DeepSeek’s model is also open source, allowing AI researchers to inspect and copy its structure.

“The architecture of the model is very unique,” ​​says Andrew Carr, chief scientist at Cartwheel, an AI animation start-up based in the US. “DeepSeek has taken this idea of ​​expert mix, where you break a model into smaller pieces, to the extreme, with hundreds of small experts.”

Carr said the model was close to Meta’s latest Llama 3 model, but at a lower price point. The price is about 100th the cost of OpenAI’s GPT-4 and one-fifth of Anthropic’s Claude 3 Haiku.

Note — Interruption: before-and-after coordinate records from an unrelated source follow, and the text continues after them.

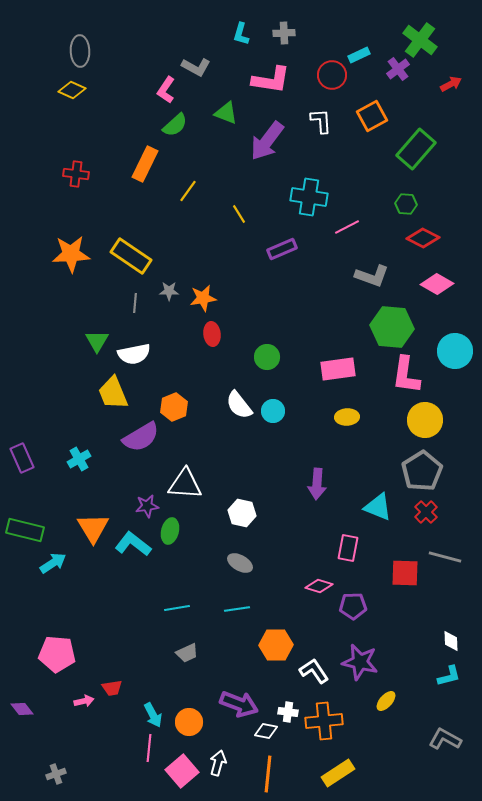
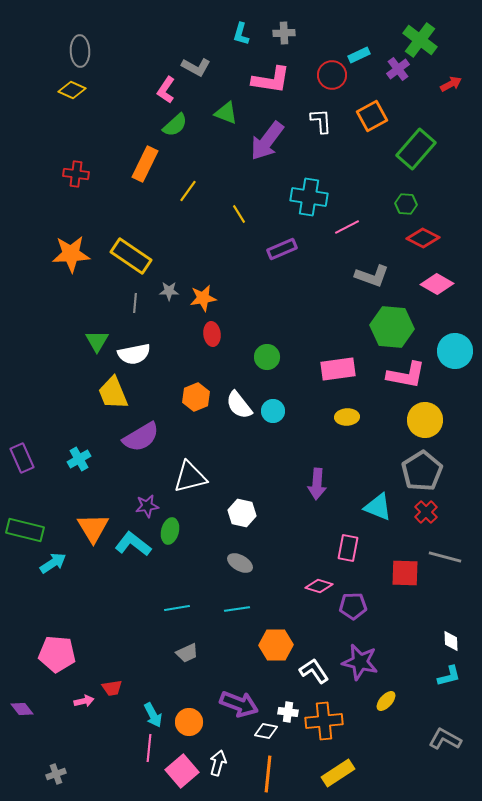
pink L-shape at (406, 375): rotated 87 degrees counterclockwise
orange hexagon at (174, 407): moved 22 px right, 10 px up
white triangle at (185, 484): moved 5 px right, 7 px up; rotated 18 degrees counterclockwise
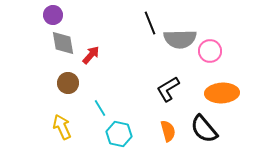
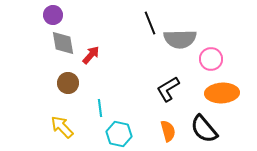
pink circle: moved 1 px right, 8 px down
cyan line: rotated 24 degrees clockwise
yellow arrow: rotated 20 degrees counterclockwise
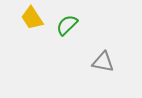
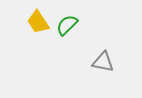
yellow trapezoid: moved 6 px right, 4 px down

Tiezhen Wang, an engineer at New York-based AI research center Hugging Face, said DeepSeek’s team had reduced what the model had to remember while allowing it to “accomplish more tasks without slowing down.”

Within China, the pricing strategy has helped developers sign up. Wang Zixu, a programmer from northern China, said he switched from using OpenAI’s GPT-4 for coding assistance to DeepSeek because of lower prices.

Even with the cost advantage, some industry experts said DeepSeek could lose money at its low price. Nvidia’s computing power could also fall further behind if Nvidia releases new chips that are not allowed to be exported to China.

Still, High-Flyer’s AI offshoot aims to be the first to achieve artificial general intelligence, the point at which machines have greater cognitive capabilities than humans.

“We believe AGI is the violent beauty of model x data x computing power,” says a job ad for DeepSeek. “Start with us on a ‘deep search’ on the road to AGI!”